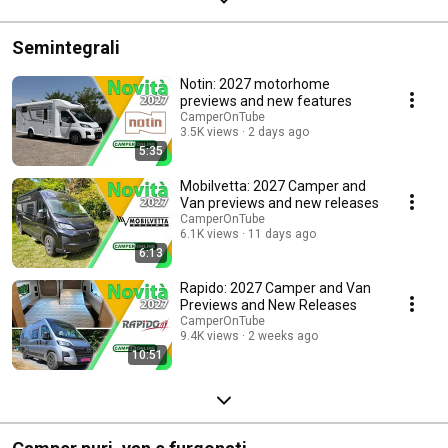
Semintegrali
Notin: 2027 motorhome
previews and new features
CamperOnTube
3.5K views
2 days ago
5:35
Mobilvetta: 2027 Camper and
Van previews and new releases
CamperOnTube
6.1K views
11 days ago
6:13
Rapido: 2027 Camper and Van
Previews and New Releases
CamperOnTube
9.4K views
2 weeks ago
10:51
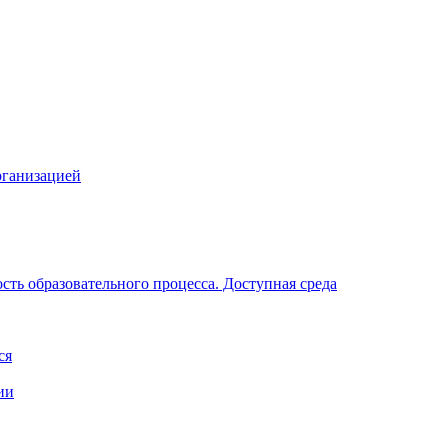
рганизацией
ть образовательного процесса. Доступная среда
ся
ии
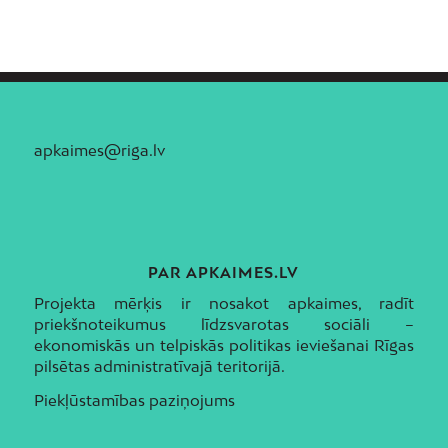
apkaimes@riga.lv
PAR APKAIMES.LV
Projekta mērķis ir nosakot apkaimes, radīt
priekšnoteikumus līdzsvarotas sociāli –
ekonomiskās un telpiskās politikas ieviešanai Rīgas
pilsētas administratīvajā teritorijā.
Piekļūstamības paziņojums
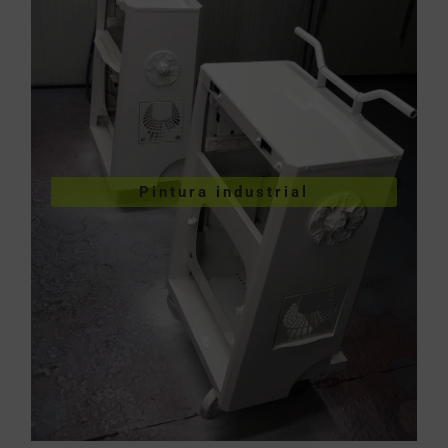
VER PINTURA INDUSTRIAL
Pintura industrial
industriales
Pintura de piezas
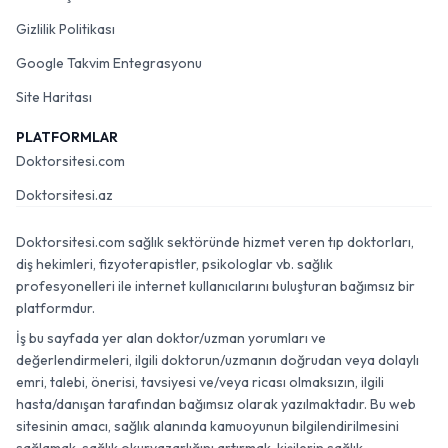
Gizlilik Politikası
Google Takvim Entegrasyonu
Site Haritası
PLATFORMLAR
Doktorsitesi.com
Doktorsitesi.az
Doktorsitesi.com sağlık sektöründe hizmet veren tıp doktorları,
diş hekimleri, fizyoterapistler, psikologlar vb. sağlık
profesyonelleri ile internet kullanıcılarını buluşturan bağımsız bir
platformdur.
İş bu sayfada yer alan doktor/uzman yorumları ve
değerlendirmeleri, ilgili doktorun/uzmanın doğrudan veya dolaylı
emri, talebi, önerisi, tavsiyesi ve/veya ricası olmaksızın, ilgili
hasta/danışan tarafından bağımsız olarak yazılmaktadır. Bu web
sitesinin amacı, sağlık alanında kamuoyunun bilgilendirilmesini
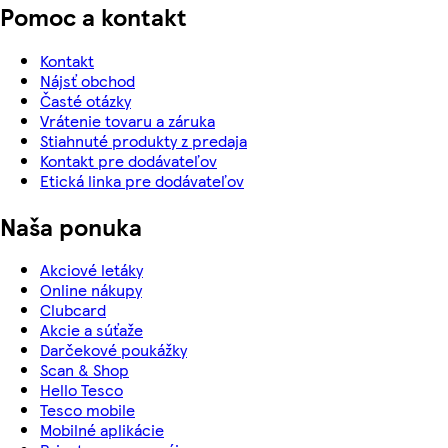
Pomoc a kontakt
Kontakt
Nájsť obchod
Časté otázky
Vrátenie tovaru a záruka
Stiahnuté produkty z predaja
Kontakt pre dodávateľov
Etická linka pre dodávateľov
Naša ponuka
Akciové letáky
Online nákupy
Clubcard
Akcie a súťaže
Darčekové poukážky
Scan & Shop
Hello Tesco
Tesco mobile
Mobilné aplikácie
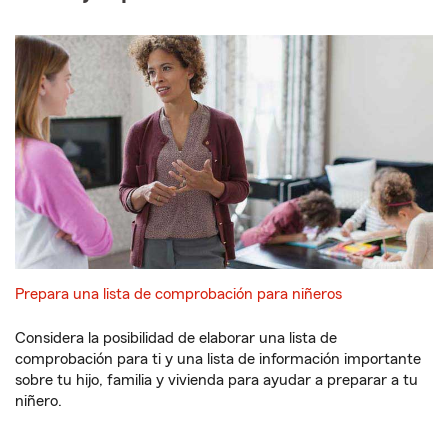
Prepara una lista de comprobación para niñeros
Considera la posibilidad de elaborar una lista de
comprobación para ti y una lista de información importante
sobre tu hijo, familia y vivienda para ayudar a preparar a tu
niñero.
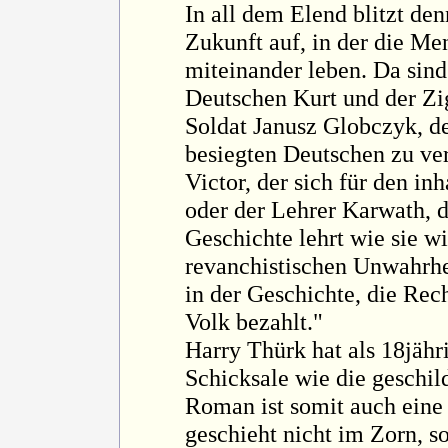
In all dem Elend blitzt de
Zukunft auf, in der die Me
miteinander leben. Da sin
Deutschen Kurt und der Zig
Soldat Janusz Globczyk, de
besiegten Deutschen zu ver
Victor, der sich für den inh
oder der Lehrer Karwath, 
Geschichte lehrt wie sie wi
revanchistischen Unwahrhe
in der Geschichte, die Rec
Volk bezahlt."
Harry Thürk hat als 18jähr
Schicksale wie die geschild
Roman ist somit auch eine
geschieht nicht im Zorn, 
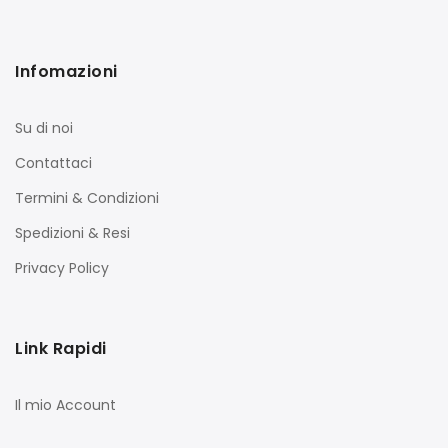
Infomazioni
Su di noi
Contattaci
Termini & Condizioni
Spedizioni & Resi
Privacy Policy
Link Rapidi
Il mio Account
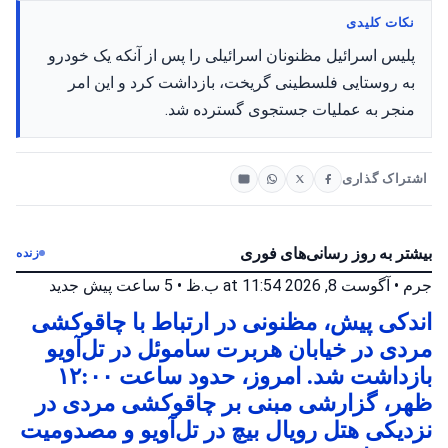
نکات کلیدی
پلیس اسرائیل مظنونان اسرائیلی را پس از آنکه یک خودرو
به روستایی فلسطینی گریخت، بازداشت کرد و این امر
منجر به عملیات جستجوی گسترده شد.
اشتراک گذاری
بیشتر به روز رسانی‌های فوری
زنده
جرم
•
آگوست 8, 2026 at 11:54 ب.ظ
•
5 ساعت پیش
جدید
اندکی پیش، مظنونی در ارتباط با چاقوکشی
مردی در خیابان هربرت ساموئل در تل‌آویو
بازداشت شد. امروز، حدود ساعت ۱۲:۰۰
ظهر، گزارشی مبنی بر چاقوکشی مردی در
نزدیکی هتل رویال بیچ در تل‌آویو و مصدومیت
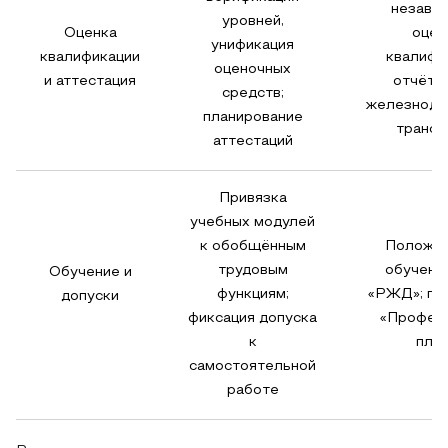
незави
уровней,
Оценка
оцен
унификация
квалификации
квалифи
оценочных
и аттестация
отчёты
средств;
железнодо
планирование
трансп
аттестаций
Привязка
учебных модулей
к обобщённым
Положен
трудовым
обучени
Обучение и
функциям;
«РЖД»; пр
допуски
фиксация допуска
«Профес
к
плю
самостоятельной
работе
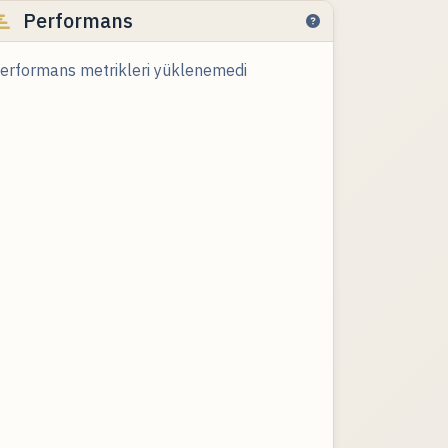
Performans
erformans metrikleri yüklenemedi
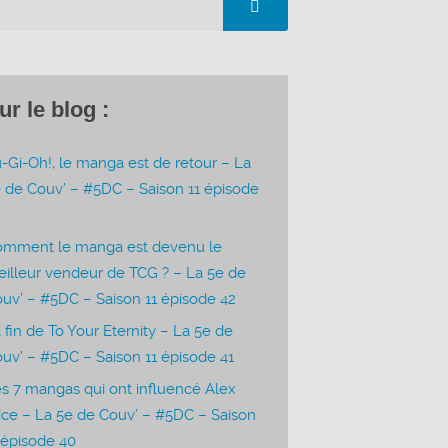
ur le blog :
-Gi-Oh!, le manga est de retour – La
 de Couv’ – #5DC – Saison 11 épisode
3
omment le manga est devenu le
illeur vendeur de TCG ? – La 5e de
uv’ – #5DC – Saison 11 épisode 42
 fin de To Your Eternity – La 5e de
uv’ – #5DC – Saison 11 épisode 41
s 7 mangas qui ont influencé Alex
ice – La 5e de Couv’ – #5DC – Saison
 épisode 40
####
§ **WORK REQUEST**
What is needed is the whole listing again, exactly as written, with the images left out.

§ **SOLUTION BELOW**
Semintegrali
Notin: 2027 motorhome
previews and new features
CamperOnTube
3.5K views
2 days ago
5:35
Mobilvetta: 2027 Camper and
Van previews and new releases
CamperOnTube
6.1K views
11 days ago
6:13
Rapido: 2027 Camper and Van
Previews and New Releases
CamperOnTube
9.4K views
2 weeks ago
10:51
рганизацией
ть образовательного процесса. Доступная среда
ся
ии
apkaimes@riga.lv
PAR APKAIMES.LV
Projekta mērķis ir nosakot apkaimes, radīt
priekšnoteikumus līdzsvarotas sociāli –
ekonomiskās un telpiskās politikas ieviešanai Rīgas
pilsētas administratīvajā teritorijā.
Piekļūstamības paziņojums
VER PINTURA INDUSTRIAL
Pintura industrial
industriales
Pintura de piezas
Gizlilik Politikası
Google Takvim Entegrasyonu
Site Haritası
PLATFORMLAR
Doktorsitesi.com
Doktorsitesi.az
Doktorsitesi.com sağlık sektöründe hizmet veren tıp doktorları,
diş hekimleri, fizyoterapistler, psikologlar vb. sağlık
profesyonelleri ile internet kullanıcılarını buluşturan bağımsız bir
platformdur.
İş bu sayfada yer alan doktor/uzman yorumları ve
değerlendirmeleri, ilgili doktorun/uzmanın doğrudan veya dolaylı
emri, talebi, önerisi, tavsiyesi ve/veya ricası olmaksızın, ilgili
hasta/danışan tarafından bağımsız olarak yazılmaktadır. Bu web
sitesinin amacı, sağlık alanında kamuoyunun bilgilendirilmesini
Pomoc a kontakt
Kontakt
Nájsť obchod
Časté otázky
Vrátenie tovaru a záruka
Stiahnuté produkty z predaja
Kontakt pre dodávateľov
Etická linka pre dodávateľov
Naša ponuka
Akciové letáky
Online nákupy
Clubcard
Akcie a súťaže
Darčekové poukážky
Scan & Shop
Hello Tesco
Tesco mobile
Mobilné aplikácie
Prepara una lista de comprobación para niñeros
Considera la posibilidad de elaborar una lista de
comprobación para ti y una lista de información importante
sobre tu hijo, familia y vivienda para ayudar a preparar a tu
niñero.
In all dem Elend blitzt de
Zukunft auf, in der die Me
miteinander leben. Da sin
Deutschen Kurt und der Zig
Soldat Janusz Globczyk, de
besiegten Deutschen zu ver
Victor, der sich für den inh
oder der Lehrer Karwath, 
Geschichte lehrt wie sie wi
revanchistischen Unwahrhe
in der Geschichte, die Rec
Volk bezahlt."
Harry Thürk hat als 18jähr
Schicksale wie die geschild
Roman ist somit auch eine
geschieht nicht im Zorn, 
Infomazioni
Su di noi
Contattaci
Termini & Condizioni
Spedizioni & Resi
Privacy Policy
Link Rapidi
Il mio Account
نکات کلیدی
پلیس اسرائیل مظنونان اسرائیلی را پس از آنکه یک خودرو
به روستایی فلسطینی گریخت، بازداشت کرد و این امر
منجر به عملیات جستجوی گسترده شد.
اشتراک گذاری
بیشتر به روز رسانی‌های فوری
زنده
جرم
•
آگوست 8, 2026 at 11:54 ب.ظ
•
5 ساعت پیش
جدید
اندکی پیش، مظنونی در ارتباط با چاقوکشی
مردی در خیابان هربرت ساموئل در تل‌آویو
بازداشت شد. امروز، حدود ساعت ۱۲:۰۰
ظهر، گزارشی مبنی بر چاقوکشی مردی در
نزدیکی هتل رویال بیچ در تل‌آویو و مصدومیت
незави
уровней,
Оценка
оцен
унификация
квалификации
квалифи
оценочных
и аттестация
отчёты
средств;
железнодо
планирование
трансп
аттестаций
Привязка
учебных модулей
к обобщённым
Положен
трудовым
обучени
Обучение и
функциям;
«РЖД»; пр
допуски
фиксация допуска
«Профес
к
плю
самостоятельной
работе
Performans
erformans metrikleri yüklenemedi
ur le blog :
-Gi-Oh!, le manga est de retour – La
 de Couv’ – #5DC – Saison 11 épisode
3
omment le manga est devenu le
illeur vendeur de TCG ? – La 5e de
uv’ – #5DC – Saison 11 épisode 42
 fin de To Your Eternity – La 5e de
uv’ – #5DC – Saison 11 épisode 41
s 7 mangas qui ont influencé Alex
ice – La 5e de Couv’ – #5DC – Saison
 épisode 40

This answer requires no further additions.